Bukannya jawaban, erlinda malah mendapat suara tangisan di sebrang sana.

"Lo kenapa nangis?"

"Gue sedih karena gak bisa jadi sahabat yang berguna buat lo. Gue gak bisa temenin lo saat masa masa sulit dalam hidup lo. Bahkan sekarang kak dhefin juga dapet musibah dan gue ga bisa ada di sisi lo sekarang. Gue belum siap kalo buat dateng ke rumah sakit lagi lin."

Erlinda menghela nafas, ia sangat mengerti mengapa sahabatnya itu tak mau menginjakkan kaki di rumah sakit lagi. Itu karena trauma masa lalu yang pernah dialami adena.

"Lo udah bantu gue banyak banget na.
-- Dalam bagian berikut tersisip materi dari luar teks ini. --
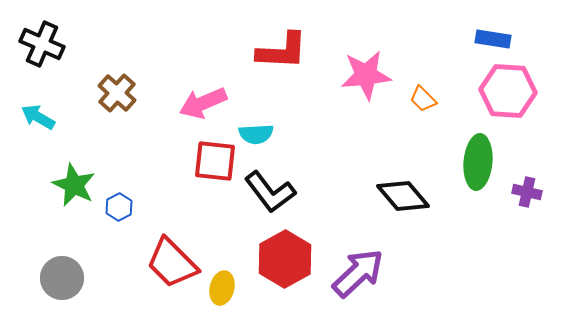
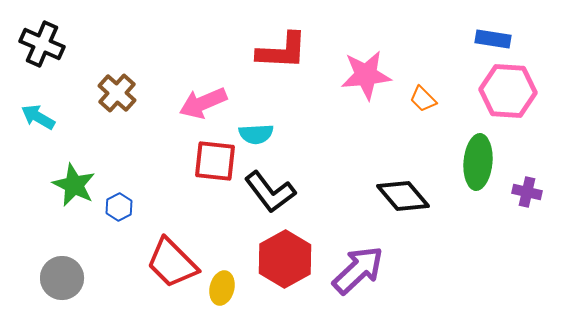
purple arrow: moved 3 px up
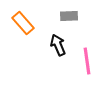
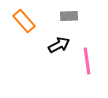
orange rectangle: moved 1 px right, 2 px up
black arrow: moved 1 px right; rotated 85 degrees clockwise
Lo selalu catet materi penting selama gue gak sekolah. Dengan begitu gue gak merasa ketinggalan pelajaran. Itu udah lebih dari cukup buat gue."

Memang sejak erinna dan dhefin berada di rumah sakit erlinda jadi malas berangkat ke sekolah. Ia hanya pergi ke sekolah 3 hari dalam seminggu. Dan ia tak takut dikeluarkan dari sekolah, karena pikirnya jika erinna tidak bisa merasakan lagi bangku sekolah lalu untuk apa ia bersekolah. Sebuah pemikiran yang dangkal memang.

"Na, gue tutup ya telfonnya."

"Iya lin, lo harus kuat ya lin. Karena gue yakin lo adalah alasan erinna dan dhefin buat sembuh."

Erlinda mematikan sambungan telfonnya setelah mengucapkan terima kasih.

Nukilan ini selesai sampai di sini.